Vertical progress is the way of substantial improvement of life by developing new technologies (technologies in a broad sense).
Thiel praises monopolies for their abilities to plan long-term and invest resources in new technologies. On the opposite, competition exhausts resources of businesses and brings little technology developments.
He claims that since around 1970s and until now there has been mostly horizontal progress, with high hopes of humanity having been dropped. He attributes this to infinite optimism of boomer generation, having been capitalized on previous achievements and automatically expecting further developments (thus optimism) without making any certain plans (thus infinite).
The author advocates changes at all social levels, from a worker up to the social elites - to start making concrete plans for developments and implementing them.

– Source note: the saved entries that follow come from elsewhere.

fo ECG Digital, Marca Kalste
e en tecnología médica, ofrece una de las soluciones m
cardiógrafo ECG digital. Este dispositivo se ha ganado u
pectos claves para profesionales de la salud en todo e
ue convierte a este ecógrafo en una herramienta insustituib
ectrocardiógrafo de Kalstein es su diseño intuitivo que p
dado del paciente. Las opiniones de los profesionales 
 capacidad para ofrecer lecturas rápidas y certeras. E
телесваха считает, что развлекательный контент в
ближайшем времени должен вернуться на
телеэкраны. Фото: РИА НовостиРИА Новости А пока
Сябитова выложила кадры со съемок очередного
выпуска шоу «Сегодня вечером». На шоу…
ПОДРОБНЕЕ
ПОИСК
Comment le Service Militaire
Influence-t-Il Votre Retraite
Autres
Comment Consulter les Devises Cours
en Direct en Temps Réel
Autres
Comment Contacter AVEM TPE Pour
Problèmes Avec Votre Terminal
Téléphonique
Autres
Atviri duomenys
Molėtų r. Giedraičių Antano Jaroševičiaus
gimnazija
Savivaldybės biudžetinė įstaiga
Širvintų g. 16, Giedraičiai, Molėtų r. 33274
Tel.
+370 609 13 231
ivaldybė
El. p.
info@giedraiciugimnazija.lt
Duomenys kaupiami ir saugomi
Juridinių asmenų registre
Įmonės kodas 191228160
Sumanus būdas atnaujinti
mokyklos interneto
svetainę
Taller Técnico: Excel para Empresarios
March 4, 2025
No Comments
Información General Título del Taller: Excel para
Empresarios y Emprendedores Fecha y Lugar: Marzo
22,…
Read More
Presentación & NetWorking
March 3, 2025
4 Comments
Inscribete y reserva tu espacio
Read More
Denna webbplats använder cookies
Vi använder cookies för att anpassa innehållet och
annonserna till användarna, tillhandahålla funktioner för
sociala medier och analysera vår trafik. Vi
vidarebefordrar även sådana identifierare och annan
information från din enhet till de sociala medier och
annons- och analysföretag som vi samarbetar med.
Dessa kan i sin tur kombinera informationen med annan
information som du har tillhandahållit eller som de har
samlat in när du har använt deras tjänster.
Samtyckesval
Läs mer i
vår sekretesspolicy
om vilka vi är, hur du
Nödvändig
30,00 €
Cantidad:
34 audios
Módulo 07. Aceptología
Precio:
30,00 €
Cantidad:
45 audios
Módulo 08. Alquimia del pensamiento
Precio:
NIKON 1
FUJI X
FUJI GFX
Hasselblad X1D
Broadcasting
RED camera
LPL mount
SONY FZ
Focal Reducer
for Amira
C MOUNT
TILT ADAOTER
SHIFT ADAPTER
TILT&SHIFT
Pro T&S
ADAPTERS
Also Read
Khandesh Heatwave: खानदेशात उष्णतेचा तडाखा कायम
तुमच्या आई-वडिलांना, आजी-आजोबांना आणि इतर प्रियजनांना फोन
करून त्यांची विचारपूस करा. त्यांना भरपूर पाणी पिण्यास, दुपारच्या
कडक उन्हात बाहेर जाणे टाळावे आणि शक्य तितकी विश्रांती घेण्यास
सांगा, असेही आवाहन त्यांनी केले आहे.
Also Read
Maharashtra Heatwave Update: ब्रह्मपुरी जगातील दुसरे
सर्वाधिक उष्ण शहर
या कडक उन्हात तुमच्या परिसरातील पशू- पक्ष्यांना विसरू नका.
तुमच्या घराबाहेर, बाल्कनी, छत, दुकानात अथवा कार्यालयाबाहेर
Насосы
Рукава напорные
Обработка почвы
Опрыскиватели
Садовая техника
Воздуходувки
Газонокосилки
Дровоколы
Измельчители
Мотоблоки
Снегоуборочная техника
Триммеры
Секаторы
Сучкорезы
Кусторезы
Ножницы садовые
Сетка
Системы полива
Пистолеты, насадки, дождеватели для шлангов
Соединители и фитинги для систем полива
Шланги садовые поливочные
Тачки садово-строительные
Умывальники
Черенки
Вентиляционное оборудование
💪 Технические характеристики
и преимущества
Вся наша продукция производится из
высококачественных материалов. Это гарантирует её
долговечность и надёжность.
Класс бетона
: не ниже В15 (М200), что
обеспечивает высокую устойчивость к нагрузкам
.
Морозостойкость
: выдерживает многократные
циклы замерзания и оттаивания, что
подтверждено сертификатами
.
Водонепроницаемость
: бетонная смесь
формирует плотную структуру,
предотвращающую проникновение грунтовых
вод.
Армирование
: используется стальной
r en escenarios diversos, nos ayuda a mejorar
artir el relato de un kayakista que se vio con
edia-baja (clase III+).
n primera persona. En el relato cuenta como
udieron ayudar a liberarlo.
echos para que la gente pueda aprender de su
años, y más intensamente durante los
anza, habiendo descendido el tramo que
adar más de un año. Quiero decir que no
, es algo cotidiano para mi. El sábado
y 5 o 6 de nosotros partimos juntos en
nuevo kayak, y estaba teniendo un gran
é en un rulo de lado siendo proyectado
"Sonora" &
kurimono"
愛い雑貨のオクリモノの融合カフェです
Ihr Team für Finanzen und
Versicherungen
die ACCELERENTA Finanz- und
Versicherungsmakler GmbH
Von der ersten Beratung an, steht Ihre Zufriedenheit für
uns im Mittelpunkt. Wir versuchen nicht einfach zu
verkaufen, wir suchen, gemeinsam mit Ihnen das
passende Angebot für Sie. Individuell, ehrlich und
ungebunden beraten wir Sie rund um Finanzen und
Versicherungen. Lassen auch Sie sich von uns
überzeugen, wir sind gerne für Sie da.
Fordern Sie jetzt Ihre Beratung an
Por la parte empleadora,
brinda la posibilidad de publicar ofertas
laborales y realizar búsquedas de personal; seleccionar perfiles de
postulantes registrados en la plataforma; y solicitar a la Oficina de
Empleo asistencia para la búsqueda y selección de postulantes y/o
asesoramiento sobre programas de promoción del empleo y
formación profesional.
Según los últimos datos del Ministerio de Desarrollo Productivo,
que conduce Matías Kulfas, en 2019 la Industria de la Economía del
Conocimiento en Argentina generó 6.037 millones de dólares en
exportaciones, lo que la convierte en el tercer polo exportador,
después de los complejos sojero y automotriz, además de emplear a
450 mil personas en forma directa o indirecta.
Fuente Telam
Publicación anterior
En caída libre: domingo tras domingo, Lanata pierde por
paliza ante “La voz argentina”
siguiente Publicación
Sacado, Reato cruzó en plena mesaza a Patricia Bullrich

Thiel has much hopes for new startups to lead the vertical progress and provides some good advice on running startups (about market positioning for success, board of directors, executive compensation, importance of founders and sales).
He particularly critiques the state of biotechnology startups (partially engaged professors and other staff and infinity of research goals, not trying to better understand the nature of human body) and clean tech (leaders are sales people, not engineers, seeking government subsidies and brining no significant innovations in return), as well as IT companies most of which are mostly involved in horizontal progress.
The author also critiques other areas of stagnating knowledge. For example that the studies of how to improve longevity are effectively replaced by statistical tables created by insurance industry. And how we better know the physics of remote planets while knowing little of diet science.
Thiel believes China will never catch up with Western countries, and it has been actively pursuing horizontal progress at least to get as much of the world's pie as possible before the tide changes (e.g. with trade restrictions that are starting being imposed on China by US).
He is not expecting technologies to replace humans through 21st century, leaving the possibility of coming close to such edge for 22nd century. He calls for not fearing technologies and working on creation of new ones to improve our lives. Thiel is a believer in technologies to complement people in making things better, and mentions one of his companies Palantir as an example of such synergy (big data analysis by humans using technologies).